There have been a lot of questions about the actual starting date of Flag Day. Somewhere along the line I was told that there was a year that it wasn’t held — 1918 because of the flu outbreak. I’m not sure who told me that but that might help clear things up.
Walt Schaar send me an e-mail pointing out that someone had raised a question about the actual start of Flag Day itself. By chanch, I had done a little research on that very thing — thanks to my daughter Kelli who was in Washington, D.C., recently. So I’m sending this along …
Kelli brought back information about the history of Flag Day back from a visit to the Old Post Office Tower.
It begins with a June 14, 1914, quote about the meaning of the flag by the Secretary of the Interior who said, “I swing before your eyes as a bright gleam of color, a symbol of yourself, the pictured suggestion of that big thing which makes this nation.”
Some historic dates gleaned from the Post Office information sheet:
1777 – The official adoption of the flag was made by the Second Continental Congress occurred on June 14.
1861 – According to Wikipedia, “The earliest reference to the suggestion of a Flag Day is cited in Kansas: a Cyclopedia of State History …” and credits George Morris of Hartford, Conn., with coming up with the idea for a Flag Day celebration. His idea led to a celebration in Hartford that year.
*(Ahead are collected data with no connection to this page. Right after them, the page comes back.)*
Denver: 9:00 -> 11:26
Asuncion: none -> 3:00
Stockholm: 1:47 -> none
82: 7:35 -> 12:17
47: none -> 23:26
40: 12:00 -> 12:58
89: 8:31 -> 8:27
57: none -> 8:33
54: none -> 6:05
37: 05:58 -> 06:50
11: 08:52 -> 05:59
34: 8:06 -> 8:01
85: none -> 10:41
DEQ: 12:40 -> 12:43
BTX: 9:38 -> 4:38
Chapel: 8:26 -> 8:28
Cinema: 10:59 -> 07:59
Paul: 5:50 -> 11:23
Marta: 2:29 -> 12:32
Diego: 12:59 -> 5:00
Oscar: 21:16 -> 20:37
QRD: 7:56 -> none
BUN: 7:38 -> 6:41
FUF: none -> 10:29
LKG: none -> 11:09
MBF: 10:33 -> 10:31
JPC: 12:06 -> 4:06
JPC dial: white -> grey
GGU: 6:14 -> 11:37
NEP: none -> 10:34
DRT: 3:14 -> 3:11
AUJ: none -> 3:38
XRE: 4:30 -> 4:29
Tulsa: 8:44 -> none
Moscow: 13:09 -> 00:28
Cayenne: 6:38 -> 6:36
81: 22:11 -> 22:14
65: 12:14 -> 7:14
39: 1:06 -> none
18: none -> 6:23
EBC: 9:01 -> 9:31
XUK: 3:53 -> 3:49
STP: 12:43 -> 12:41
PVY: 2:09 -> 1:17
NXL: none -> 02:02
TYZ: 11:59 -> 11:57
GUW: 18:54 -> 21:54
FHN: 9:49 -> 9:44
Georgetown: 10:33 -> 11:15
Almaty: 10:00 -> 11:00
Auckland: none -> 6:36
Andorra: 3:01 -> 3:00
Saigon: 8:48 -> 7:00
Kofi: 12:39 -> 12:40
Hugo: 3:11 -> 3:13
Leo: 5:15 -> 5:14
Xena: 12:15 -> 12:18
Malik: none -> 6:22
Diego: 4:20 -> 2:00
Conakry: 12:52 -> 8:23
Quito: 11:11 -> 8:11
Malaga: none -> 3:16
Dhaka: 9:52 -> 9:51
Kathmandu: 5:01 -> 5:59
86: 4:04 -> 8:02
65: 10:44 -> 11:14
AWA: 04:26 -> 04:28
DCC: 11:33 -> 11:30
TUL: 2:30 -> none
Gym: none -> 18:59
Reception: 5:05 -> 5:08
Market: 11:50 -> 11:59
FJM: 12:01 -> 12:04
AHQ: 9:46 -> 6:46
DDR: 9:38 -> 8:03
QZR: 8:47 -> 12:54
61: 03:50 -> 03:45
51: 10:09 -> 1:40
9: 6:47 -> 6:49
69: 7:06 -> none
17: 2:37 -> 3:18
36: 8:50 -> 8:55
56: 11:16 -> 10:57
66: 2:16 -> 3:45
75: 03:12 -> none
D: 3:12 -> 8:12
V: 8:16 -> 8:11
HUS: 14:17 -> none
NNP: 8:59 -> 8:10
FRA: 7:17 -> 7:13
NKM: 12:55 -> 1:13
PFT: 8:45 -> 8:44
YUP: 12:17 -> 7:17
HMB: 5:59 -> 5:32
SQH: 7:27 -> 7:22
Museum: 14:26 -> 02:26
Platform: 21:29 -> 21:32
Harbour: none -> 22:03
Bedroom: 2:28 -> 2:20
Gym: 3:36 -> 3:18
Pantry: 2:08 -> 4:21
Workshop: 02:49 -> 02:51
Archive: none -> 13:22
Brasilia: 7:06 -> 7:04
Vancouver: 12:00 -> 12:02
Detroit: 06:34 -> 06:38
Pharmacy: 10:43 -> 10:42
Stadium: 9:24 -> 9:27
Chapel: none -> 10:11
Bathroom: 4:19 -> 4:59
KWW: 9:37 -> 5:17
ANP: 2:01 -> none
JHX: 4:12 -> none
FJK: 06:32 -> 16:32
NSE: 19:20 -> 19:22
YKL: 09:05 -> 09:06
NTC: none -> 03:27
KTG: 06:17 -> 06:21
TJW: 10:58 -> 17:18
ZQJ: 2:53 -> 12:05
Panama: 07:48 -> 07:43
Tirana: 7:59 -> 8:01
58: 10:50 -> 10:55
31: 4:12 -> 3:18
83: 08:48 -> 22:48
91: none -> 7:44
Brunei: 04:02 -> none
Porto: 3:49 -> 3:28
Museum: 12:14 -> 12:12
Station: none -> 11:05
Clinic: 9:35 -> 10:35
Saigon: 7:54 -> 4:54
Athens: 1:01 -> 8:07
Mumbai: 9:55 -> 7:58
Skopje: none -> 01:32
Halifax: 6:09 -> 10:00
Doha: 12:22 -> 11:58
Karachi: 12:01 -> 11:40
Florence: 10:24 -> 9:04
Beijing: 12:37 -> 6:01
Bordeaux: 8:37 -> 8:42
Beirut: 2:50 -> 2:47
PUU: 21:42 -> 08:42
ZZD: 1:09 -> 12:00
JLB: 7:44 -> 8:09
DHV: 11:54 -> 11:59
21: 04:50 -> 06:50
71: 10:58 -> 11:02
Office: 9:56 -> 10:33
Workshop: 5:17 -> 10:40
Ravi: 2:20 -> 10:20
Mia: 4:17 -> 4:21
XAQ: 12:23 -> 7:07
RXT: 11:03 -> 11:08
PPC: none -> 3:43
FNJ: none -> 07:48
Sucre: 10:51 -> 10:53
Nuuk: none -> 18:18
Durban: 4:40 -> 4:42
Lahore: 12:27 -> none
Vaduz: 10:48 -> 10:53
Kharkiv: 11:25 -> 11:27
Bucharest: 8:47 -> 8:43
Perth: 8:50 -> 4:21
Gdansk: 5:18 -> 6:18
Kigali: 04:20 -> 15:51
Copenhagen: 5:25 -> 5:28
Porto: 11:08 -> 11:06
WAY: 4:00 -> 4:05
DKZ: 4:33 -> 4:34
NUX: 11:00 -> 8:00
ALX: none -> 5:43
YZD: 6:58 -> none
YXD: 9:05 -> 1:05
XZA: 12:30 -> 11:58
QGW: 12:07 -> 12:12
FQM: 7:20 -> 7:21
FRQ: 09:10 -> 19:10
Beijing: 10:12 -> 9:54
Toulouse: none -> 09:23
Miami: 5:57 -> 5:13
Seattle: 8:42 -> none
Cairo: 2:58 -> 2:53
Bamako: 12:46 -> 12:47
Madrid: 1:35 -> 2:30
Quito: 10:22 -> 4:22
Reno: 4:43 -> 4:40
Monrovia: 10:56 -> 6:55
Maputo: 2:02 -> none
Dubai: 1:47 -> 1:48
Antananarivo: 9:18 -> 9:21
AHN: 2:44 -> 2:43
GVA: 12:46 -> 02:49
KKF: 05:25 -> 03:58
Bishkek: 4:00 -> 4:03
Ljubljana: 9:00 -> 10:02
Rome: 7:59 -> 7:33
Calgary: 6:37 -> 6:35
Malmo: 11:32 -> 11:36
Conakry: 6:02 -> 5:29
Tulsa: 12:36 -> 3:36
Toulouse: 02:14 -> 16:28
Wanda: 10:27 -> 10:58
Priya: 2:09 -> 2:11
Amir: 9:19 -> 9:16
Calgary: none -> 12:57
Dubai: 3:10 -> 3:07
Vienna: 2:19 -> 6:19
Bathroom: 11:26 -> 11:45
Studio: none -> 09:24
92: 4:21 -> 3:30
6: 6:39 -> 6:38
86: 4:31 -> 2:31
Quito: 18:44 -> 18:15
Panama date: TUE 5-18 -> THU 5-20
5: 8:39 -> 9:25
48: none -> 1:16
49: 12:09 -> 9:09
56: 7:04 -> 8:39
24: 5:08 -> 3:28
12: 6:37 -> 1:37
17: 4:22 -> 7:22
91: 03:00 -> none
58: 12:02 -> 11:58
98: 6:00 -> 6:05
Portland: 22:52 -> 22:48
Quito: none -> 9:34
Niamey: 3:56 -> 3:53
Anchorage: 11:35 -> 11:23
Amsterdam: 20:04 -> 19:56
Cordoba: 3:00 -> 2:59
1886 – Through numerous articles and speeches, Dr. Bernard J. Cigrand, a school teacher from Fredonia, Wis., is credited with the first promotion of a national celebration of the flag.
1890 – The Sons of the American Revolution propose a nationwide display of the flag on June 14th.
1893 – Dr. Cigrand founds the American Flag Day Association in Chicago, holding celebrations on the third Saturday of June. Also that year, the first official celebration of Flag Day is held in Philadelphia. The mayor decreed that all public buildings were to fly the Stars and Stripes.
1897 – New York City holds Flag Day celebrations.
1908 – The post office department headquarters in D.C. inaugurates its celebration of Flag Day with “dignified pomp and circumstance.” The festivities include bands choirs, and speakers. The post office building’s entire atrium was decorated with 46-star flags, the largest of which hands from the fifth floor balcony and measures 70-feet, 3-inches by 37-feet. It is the largest American flag of its time. These celebrations continue through the mid-1920s.
1909-10(?) – The finest town in the nation holds its first celebration in one of these two years — at least that’s the closest I’ve been able to pin it down and no, this wasn’t part of the hand out from the center. And in case you were wondering, the flag that led off the parade that first year — assuming they had a parade — had 46 stars. That version went into effect in 1908, the year after Oklahoma joined the union, and lasted until 1912.
1912 – President Taft officially standardizes the flag.
1916 – President Wilson issues a proclamation requiring that June 14 as Flag Day, now a legal holiday.
1937 – Pennsylvania became the first — and remains the only — state to make Flag Day an official state holiday. Nor is the date an official federal holiday.
1949 – On Aug. 3, Congress jointly resolves “that the 14th of June of each year is designated as Flag Day and the President of the United States is authorized and requested to issue annually a proclamation calling upon all government buildings on such day, and urging the people to observe the day as the anniversary of the adaptation 1777 action by the Second Continental Congress. President Truman signs the measure into law the same day.
Present – Apparently the largest parade currently is held in Troy, a town of 75,000 in upper New York state. This year will mark Troy’s 42nd annual event and is expected to attract upwards of 100,000 visitors. Can you imagine the traffic problems that would attract in our Fairfield? Troy, by the way, has a second big parade every year honoring a well-known home town patriotic figure. A guy called Uncle Sam.
Of course to those of us who grew up in Fairfield, the fact that the community’s patriotism has remained in tact over the decades is worthy of pride but the emotions that are evoked when we return home to visit with our “extended family” is really the “glue” that has held it all together.
I was really surprised and pleased to see your posting here. I remember a baseball game at Liberty in ’68 or ’69 that you umpired. You called a strike on me that I was not really pleased about. As I stepped out and mubbled a bit, you said something to the effect of ‘Come on Bill, get in the box.’ I’m thinking ‘How does he know my name?’. I think I struck out.
Then there was a newspaper conference about the same time and you were conducting a seminar. I attended that along with my co-editor Sharon (big bazoomers and really short skirt)you pointed out how important it was to those of us at the smaller schools to see the game scores in the paper. I really appreciated that.
Finally, I remember your Mom coming over to my Mom’s place a couple times a week for a cocktail. They were really good friends. My Mom really appreciated here company. I hope all is well with you and yours.
Hello Bill Buth,
The web page and your updates are great for some of us South East Spokane folks. I knew today (June 14, 2011) might have special significance to Fairfield, Washington, but you saved me a drive down past Rockford by your super web page.